Based on their prior experience in increasing the efficiency of Java services by tuning garbage collection, the team’s profiling exploratory sessions led them to understand that almost twenty five percent of the CPU time of their Go services was being spent in garbage collection activities (identified by the runtime.scanobject
method).
Microservices within Uber’s application portfolio have a significantly diverse memory utilization portfolio. For instance, a sharded system can have quite different live sets. In one case, the p99 utilization was 1GB, but the p1 was 100MB, therefore the p1 occurrences were having a huge GC impact. As a service is not aware of the maximum amount of memory the container has allocated, it became obvious to the team that a fixed value tuning approach would not be appropriate in their case.
This led to the conception of the GOGCTunner: a library which simplifies the process of tuning garbage collection for service owners and adds a layer of reliability on top. The tuner dynamically computes the correct GOGC value in accordance with the container’s memory limit (or the upper limit from the service owner) and sets it using Go’s runtime API.
The library was built with the following features:
- Simplified configuration for easier reasoning and deterministic calculations.
- Protection against Out Of Memory (OOM) kills: the library reads the memory limit from the cgroup and uses a default hard limit of 70%, a safe value from the perspective of the team's experience. Nevertheless, this protection has a limit; it can only adjust the buffer allocation, so if a service’s live objects are higher than the limit, the tuner would set a default lower limit of 1.25X the live objects utilization.
- Allowing higher GOGC values for corner cases like: if the live dataset doubles at peak value, the tuner would enforce the same memory limit at the cost of more CPU. A manual approach would cause an OOM.
For better observability during their effort, the team observed several metrics:
- Intervals between garbage collections: as Go triggers a GC at most every two minutes, if this graph indicates that this is regularly occurring, the team needs to work on allocations optimisations.
- GC CPU impact: this enabled the team to observe CPU utilization and understand how much the services are being affected.
- Live dataset size: as the amount of used memory increased, this metric allowed the team to observe a steady utilization (live usage).
- GOGC value: to understand how the tuner is reacting to different values.

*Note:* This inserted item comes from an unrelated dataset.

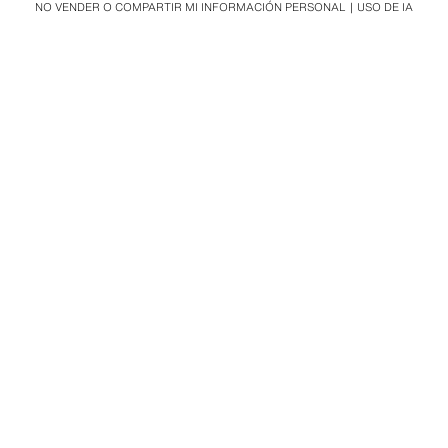
NO VENDER O COMPARTIR MI INFORMACIÓN PERSONAL
USO DE IA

As an outcome of this effort, they managed to develop a semi-automated Go Garbage Collection tuning mechanism which in turn saved 70K CPU cores across 30 mission critical services. Taking into account that many of the tools used by Uber’s infrastructure are built in Go as well (among others: Kubernetes, Prometheus, Jaegger), any large-scale deployment from the outside could benefit from memory tweaking.
Even if the tool is still for Uber’s internal purposes only, other Go developers have been inspired by these efforts and have developed related open source tools.